"[I]f I had to live my life again, I would have made a rule to read some poetry and listen to some music at least once every week…The loss of these tastes is a loss of happiness, and may possibly be injurious to the intellect, and more probably to the moral character, by enfeebling the emotional part of our nature." --Charles Darwin

Sunday, October 27, 2013

Shakespeare in the house

LAUSD students working on fresh approaches to Shakespeare
To be honest, this blog has been quiet for the past couple of years because, although I've been working harder on teaching than I ever had, I didn't have a lot that I felt I could or should share with my fellow teachers.  The journey was largely personal, finding my own way integrating myself into a high-expectations inner city high school.
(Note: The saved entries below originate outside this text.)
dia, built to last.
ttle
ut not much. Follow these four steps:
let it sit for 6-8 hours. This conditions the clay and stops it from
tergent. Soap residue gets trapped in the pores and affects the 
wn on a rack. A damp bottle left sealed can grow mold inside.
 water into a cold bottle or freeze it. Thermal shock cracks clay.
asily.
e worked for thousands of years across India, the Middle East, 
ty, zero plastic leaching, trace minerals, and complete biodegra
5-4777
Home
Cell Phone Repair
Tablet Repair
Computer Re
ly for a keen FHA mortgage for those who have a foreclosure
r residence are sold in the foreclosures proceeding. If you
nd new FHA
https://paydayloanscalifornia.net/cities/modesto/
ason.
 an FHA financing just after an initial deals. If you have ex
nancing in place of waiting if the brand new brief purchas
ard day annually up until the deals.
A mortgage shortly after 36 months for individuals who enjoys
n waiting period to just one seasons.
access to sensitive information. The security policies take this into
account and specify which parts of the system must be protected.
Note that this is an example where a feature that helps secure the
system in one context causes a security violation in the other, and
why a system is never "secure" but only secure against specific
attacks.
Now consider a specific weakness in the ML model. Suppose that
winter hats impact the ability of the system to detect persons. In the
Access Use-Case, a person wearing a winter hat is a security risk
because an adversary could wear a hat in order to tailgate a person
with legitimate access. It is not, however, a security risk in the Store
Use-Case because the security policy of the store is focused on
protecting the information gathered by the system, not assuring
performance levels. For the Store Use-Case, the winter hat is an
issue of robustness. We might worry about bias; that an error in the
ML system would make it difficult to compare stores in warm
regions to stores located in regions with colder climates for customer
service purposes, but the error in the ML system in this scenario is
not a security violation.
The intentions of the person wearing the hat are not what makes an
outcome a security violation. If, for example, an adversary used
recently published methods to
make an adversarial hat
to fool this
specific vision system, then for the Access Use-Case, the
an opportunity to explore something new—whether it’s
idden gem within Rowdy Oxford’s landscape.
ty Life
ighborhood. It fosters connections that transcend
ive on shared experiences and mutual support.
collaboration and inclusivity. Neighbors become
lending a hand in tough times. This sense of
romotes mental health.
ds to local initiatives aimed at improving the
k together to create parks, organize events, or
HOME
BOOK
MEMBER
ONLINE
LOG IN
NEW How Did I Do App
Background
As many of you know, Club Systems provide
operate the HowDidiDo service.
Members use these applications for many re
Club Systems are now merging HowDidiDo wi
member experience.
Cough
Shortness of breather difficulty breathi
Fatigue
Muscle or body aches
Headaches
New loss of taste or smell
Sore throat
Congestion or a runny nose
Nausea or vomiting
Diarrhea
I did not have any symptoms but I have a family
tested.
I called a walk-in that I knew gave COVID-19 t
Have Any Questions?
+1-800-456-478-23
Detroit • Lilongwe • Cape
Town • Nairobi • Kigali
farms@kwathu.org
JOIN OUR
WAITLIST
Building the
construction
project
But this week I am embarking on the kind of project that I went into teaching in order to do.  Let me backtrack.  One of the reasons I was brought into American History High School in Newark was to kickstart efforts at developing a drama organization, which is as essential to a full-service high school as having at least one significant sports team per quarter and a functioning music program.  To begin with, these programs are often the only thing that pull some students into school, students who may be struggling academically, socially or emotionally.  It gives them a place of belonging and very specific and authentic tasks to perform.  And the tasks themselves teach a lot about working in groups, meeting deadlines, solving problems and accepting responsibility.  They are not "extras" in high school--they are core learning experiences.

But we are a magnet school in an urban environment wrestling with issues of poverty and crime and it is no small matter for students to be able to stay after school four afternoons a week to participate in a conventional school play rehearsal schedule.  This issue has stymied our efforts to build an effective program, despite having many talented and engaged students.  (I even had a student win an acting scholarship in a Rutgers-based competition even without our group having completed a single production for the year.)
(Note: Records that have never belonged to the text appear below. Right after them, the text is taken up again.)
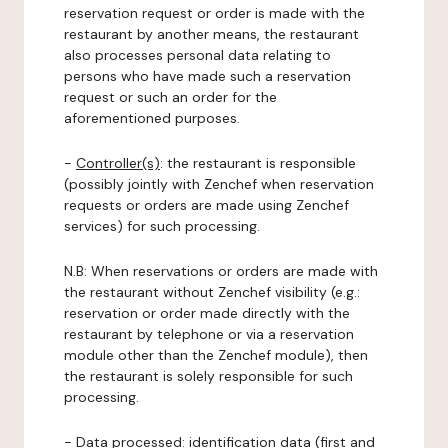
reservation request or order is made with the
restaurant by another means, the restaurant
also processes personal data relating to
persons who have made such a reservation
request or such an order for the
aforementioned purposes.
-
Controller(s)
: the restaurant is responsible
(possibly jointly with Zenchef when reservation
requests or orders are made using Zenchef
services) for such processing.
N.B: When reservations or orders are made with
the restaurant without Zenchef visibility (e.g.:
reservation or order made directly with the
restaurant by telephone or via a reservation
module other than the Zenchef module), then
the restaurant is solely responsible for such
processing.
-
Data processed:
identification data (first and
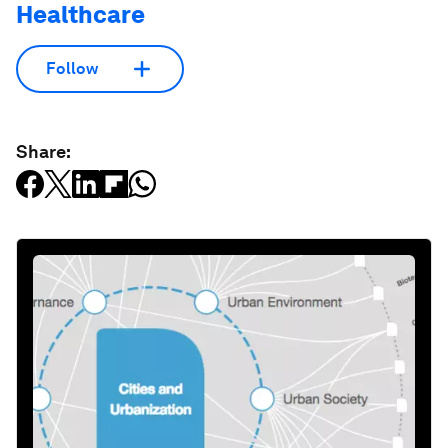
Healthcare
Follow
Share:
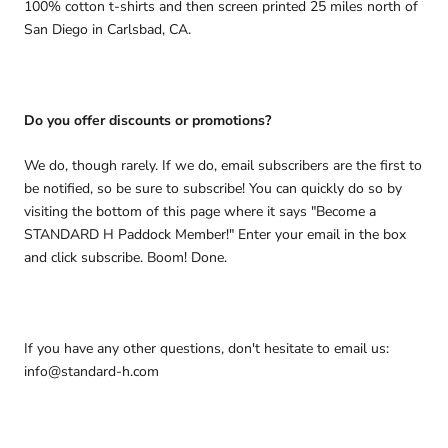
100% cotton t-shirts and then screen printed 25 miles north of
San Diego in Carlsbad, CA.
Do you offer discounts or promotions?
We do, though rarely. If we do, email subscribers are the first to
be notified, so be sure to subscribe! You can quickly do so by
visiting the bottom of this page where it says "Become a
STANDARD H Paddock Member!" Enter your email in the box
and click subscribe. Boom! Done.
If you have any other questions, don't hesitate to email us:
info@standard-h.com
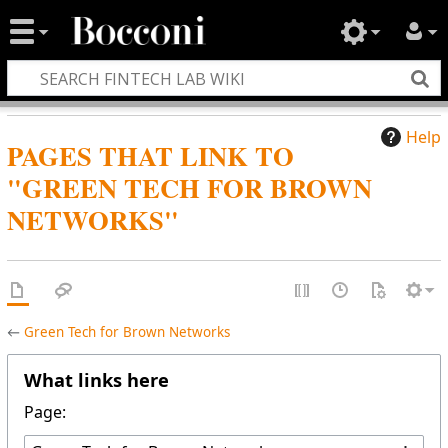
Help
PAGES THAT LINK TO
"GREEN TECH FOR BROWN
NETWORKS"
←
Green Tech for Brown Networks
What links here
Page:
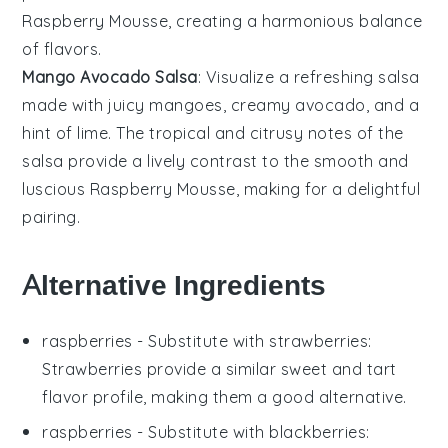
Raspberry Mousse
, creating a harmonious balance
of flavors.
Mango Avocado Salsa
: Visualize a refreshing
salsa
made with juicy
mangoes
, creamy
avocado
, and a
hint of
lime
. The tropical and citrusy notes of the
salsa provide a lively contrast to the smooth and
luscious
Raspberry Mousse
, making for a delightful
pairing.
Alternative Ingredients
raspberries
- Substitute with
strawberries
:
Strawberries provide a similar sweet and tart
flavor profile, making them a good alternative.
raspberries
- Substitute with
blackberries
:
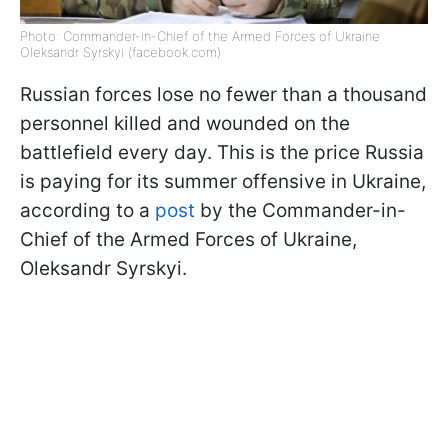
Photo: Commander-in-Chief of the Armed Forces of Ukraine
Oleksandr Syrskyi (facebook.com)
Russian forces lose no fewer than a thousand
personnel killed and wounded on the
battlefield every day. This is the price Russia
is paying for its summer offensive in Ukraine,
according to a
post
by the Commander-in-
Chief of the Armed Forces of Ukraine,
Oleksandr Syrskyi.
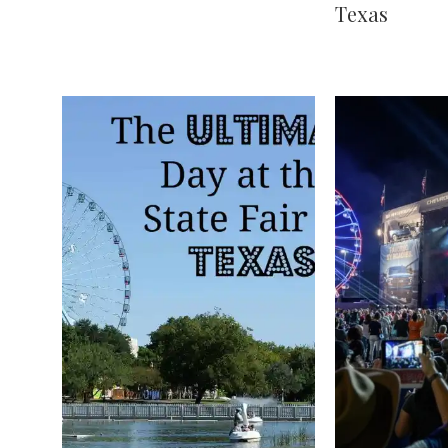
Texas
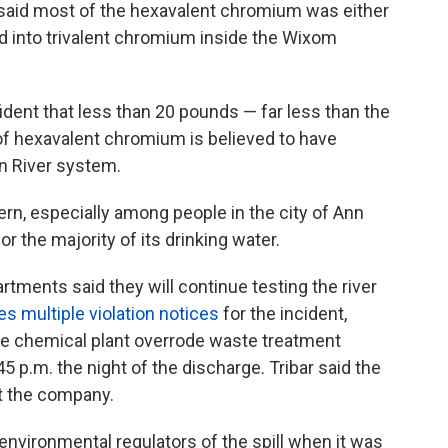
said most of the hexavalent chromium was either
ted into trivalent chromium inside the Wixom
ident that less than 20 pounds — far less than the
of hexavalent chromium is believed to have
on River system.
n, especially among people in the city of Ann
or the majority of its drinking water.
tments said they will continue testing the river
es multiple violation notices
for the incident,
he chemical plant overrode waste treatment
 p.m. the night of the discharge. Tribar said the
at the company.
 environmental regulators of the spill when it was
But-- we have an excellent video program led by a fine teacher, Jason Lee.  In his first full year on campus, several writers and directors of note emerged, and one of them completed this short film which has won praise from literally all over the world.

And the young woman who wrote and directed this film is not our only talented filmmaker.  So I have this data floating around in my brain when the other weekend my wife and I are watching Joss Whedon's adaptation of Much Ado About Nothing (a play I have directed myself), which he and his wife shot in their house with their own money with their friends.

I had one of those moments of synthesis (appropriate, since it is one of our goals this year to teach our students when and how they are performing synthesis) and realized that if we could not stage a play continuously on the stage, we could FILM one.  It could be done piece-by-piece, a few actors at a time, but in contrast with a video class project, in which the actors would be using an original student-written script, we could adhere to our agenda as a Drama club and engage with a classic text, applying our own experience and knowledge to it.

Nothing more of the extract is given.